Василий Петрович задумался.

— Вы ведь два года с ними прожили?

— Да, два года и еще с хвостиком.

— И узнали их?

— Да чего узнавать-то?

— Что в тамошних людях таится?

— Дурь в них таится.

— А вы же прежде так не думали?

— Не думал. Что думы-то наши стоят? Думы те со слов строились. Слышишь «раскол», «раскол», сила, протест, и все думаешь открыть в них невесть что. Все думаешь, что там слово такое, как нужно, знают и только не верят тебе, оттого и не доберешься до живца.

— Ну, а на самом деле?

— А на самом деле — буквоеды, вот что.

— Да вы с ними сошлись ли хорошо?

— Да как еще сходиться-то! Я ведь не с тем шел, чтобы баловаться.

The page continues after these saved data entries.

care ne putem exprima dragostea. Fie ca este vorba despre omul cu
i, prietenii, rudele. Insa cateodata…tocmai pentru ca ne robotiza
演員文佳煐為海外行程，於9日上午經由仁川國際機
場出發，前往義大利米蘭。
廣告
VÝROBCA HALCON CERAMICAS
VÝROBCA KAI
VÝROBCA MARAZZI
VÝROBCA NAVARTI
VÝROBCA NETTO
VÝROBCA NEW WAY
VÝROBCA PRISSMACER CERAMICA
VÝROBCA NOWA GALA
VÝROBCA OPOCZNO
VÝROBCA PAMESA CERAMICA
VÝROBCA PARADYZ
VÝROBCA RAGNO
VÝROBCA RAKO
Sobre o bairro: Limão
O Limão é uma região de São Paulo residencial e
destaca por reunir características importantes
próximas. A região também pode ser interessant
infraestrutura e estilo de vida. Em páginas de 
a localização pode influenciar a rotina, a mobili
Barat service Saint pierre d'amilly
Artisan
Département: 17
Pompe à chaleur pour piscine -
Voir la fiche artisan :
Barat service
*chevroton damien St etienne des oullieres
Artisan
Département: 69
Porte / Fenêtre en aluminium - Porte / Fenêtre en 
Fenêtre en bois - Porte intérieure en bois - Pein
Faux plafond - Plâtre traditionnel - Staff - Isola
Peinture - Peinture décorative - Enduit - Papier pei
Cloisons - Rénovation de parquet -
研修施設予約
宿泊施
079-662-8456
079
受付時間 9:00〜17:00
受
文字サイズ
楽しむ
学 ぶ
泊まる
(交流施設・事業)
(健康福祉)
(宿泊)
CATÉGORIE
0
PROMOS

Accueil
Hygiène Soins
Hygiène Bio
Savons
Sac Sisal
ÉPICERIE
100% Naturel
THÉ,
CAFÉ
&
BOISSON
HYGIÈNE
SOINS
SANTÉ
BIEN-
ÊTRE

— Как же вы сходились-то? Ведь это интересно. Расскажите, пожалуйста.

— Очень просто: пришел, нанялся в работники, работал как вол… Вот ляжем-ка тут над озером.

Мы легли, и Василий Петрович продолжал свой рассказ, по обыкновению, короткими отрывистыми выражениями.

— Да, я работал. Зимою я назвался переписывать книги. Уставом и полууставом писать наловчился скоро. Только всё книги черт их знает какие давали. Не такие, каких я надеялся. Жизнь пошла скучная. Работа да моленное пение, и только. А больше ничего. Потом стали всё звать меня: «Иди, говорят, совсем к нам!» Я говорю: «Все одно, я и так ваш». — «Облюбуй девку и иди к кому-нибудь во двор». Знаете, как мне не по нутру! Однако, думаю, не из-за этого же бросить дело. Пошел во двор.

— Вы?

— А то кто ж?

— Вы женились?

— Взял девку, так, стало быть, женился.

Я просто остолбенел от удивления и невольно спросил:

— Ну, что ж дальше вышло?

— А дальше дрянь вышла, — сказал Овцебык, и на лице его отразились и зло и досада.

— Женою, что ли, вы несчастливы?

— Да разве жена может сделать мое счастие или несчастие? Я сам себя обманул. Я думал найти там город, а нашел лукошко.

— Раскольники не допустили вас до своих тайн?

— До чего допускать-то! — с негодованием вскрикнул Овцебык. — Только ведь за секретом все и дело. Понимаете, этого слова-то «Сезам, отворись», что в сказке говорится, его-то и нет! Я знаю все их тайны, и все они презрения единого стоят. Сойдутся, думаешь, думу великую зарешат, ан черт знает что — «благая честь да благая вера». В вере благой они останутся, а в чести благой тот, кто в чести сидит. Забобоны да буквоедство, лестовки из ремня да плеть бы ременную подлиннее. Не их ты креста, так и дела до тебя нет. А их, так нет чтоб тебе подняться дали, а в богадельню ступай, коли стар или слаб, и живи при милости на кухне. А молод — в батраки иди. Хозяин будет смотреть, чтоб ты не баловался. На белом свете тюрьму увидишь. Всё еще соболезнуют, индюки проклятые: «Страху мало. Страх, говорят, исчезает». А мы на них надежды, мы на них упования возверзаем!.. Байбаки дурацкие, только морочат своим секретничаньем.